The change to the bars' ingredients was first reported by trade journal The Grocer.

A spokesperson for Pladis said: "We made some changes to McVitie's Penguin and Club earlier this year, where we are using a chocolate flavour coating with cocoa mass, rather than a chocolate coating."

"Sensory testing with consumers shows the new coatings deliver the same great taste as the originals," the spokesperson added.

The company said it was committed to delivering "great-tasting snacks" while managing rising costs, and it only adjusted its recipes when "necessary".

Confectionery historian Alex Hutchinson said many confectioners were lowering the amount of cocoa ingredients in their chocolate in favour of cheaper alternatives.

When processed, a cocoa bean becomes cocoa liquor, which contains 50% each of cocoa solids and cocoa butter.

But manufacturers looking to save costs can reduce the amount of ingredients they use which are directly from the bean, and instead use alternatives such as palm oil or shea butter.

For milk chocolate to be classified as such, UK regulations say it should be made up of about 20% cocoa solids, slightly lower than EU regulations which stipulate a minimum of 25%.

The move from Pladis, which owns well-known household favourites such as McVities, Godiva, Go Ahead and Jacobs, means the firm is now using less than 20% cocoa-bean derived ingredients in its "chocolate" coating for Club and Penguin.

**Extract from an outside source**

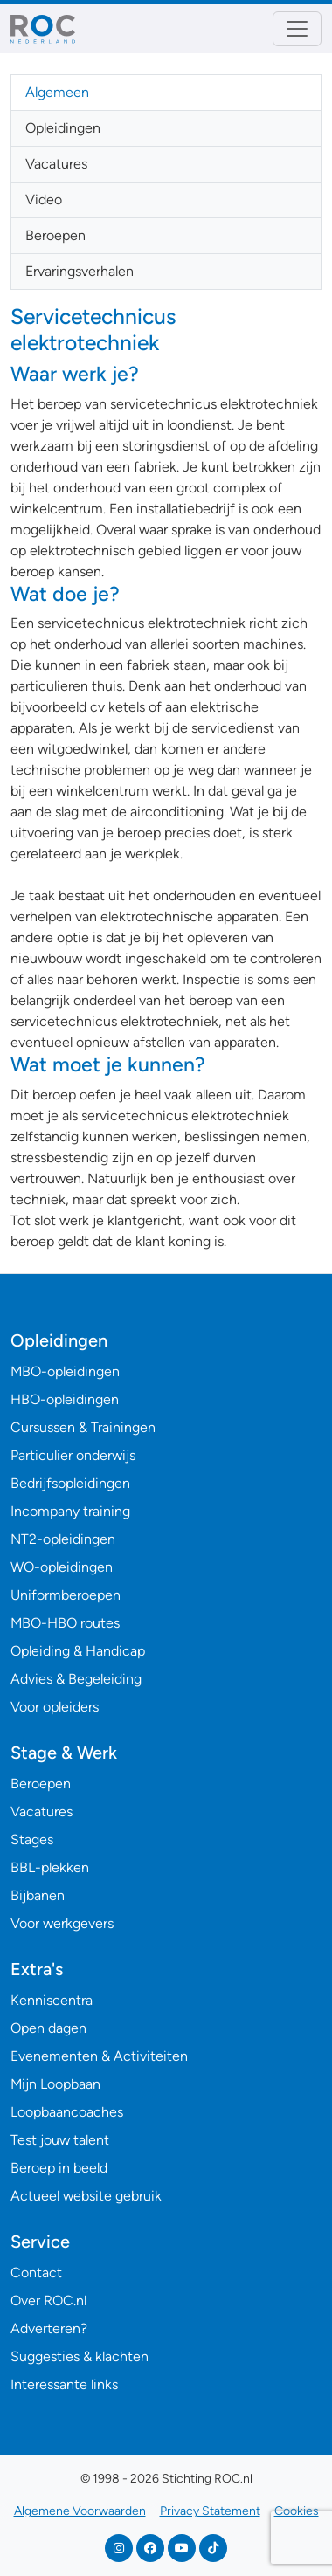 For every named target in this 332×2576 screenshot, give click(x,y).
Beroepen (55, 235)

Although cocoa commodity prices have eased slightly recently, a surge in costs over the past three years led to pricier Easter eggs and squeezed profit margins at some chocolate-sellers.

"During my lifetime the cost of cocoa has stayed around $3,500 (£2,607) dollars a tonne and last year it soared to $11,500 (£8,567) a tonne," said Ms Hutchinson.

"Chocolate costs more than ever before," she added.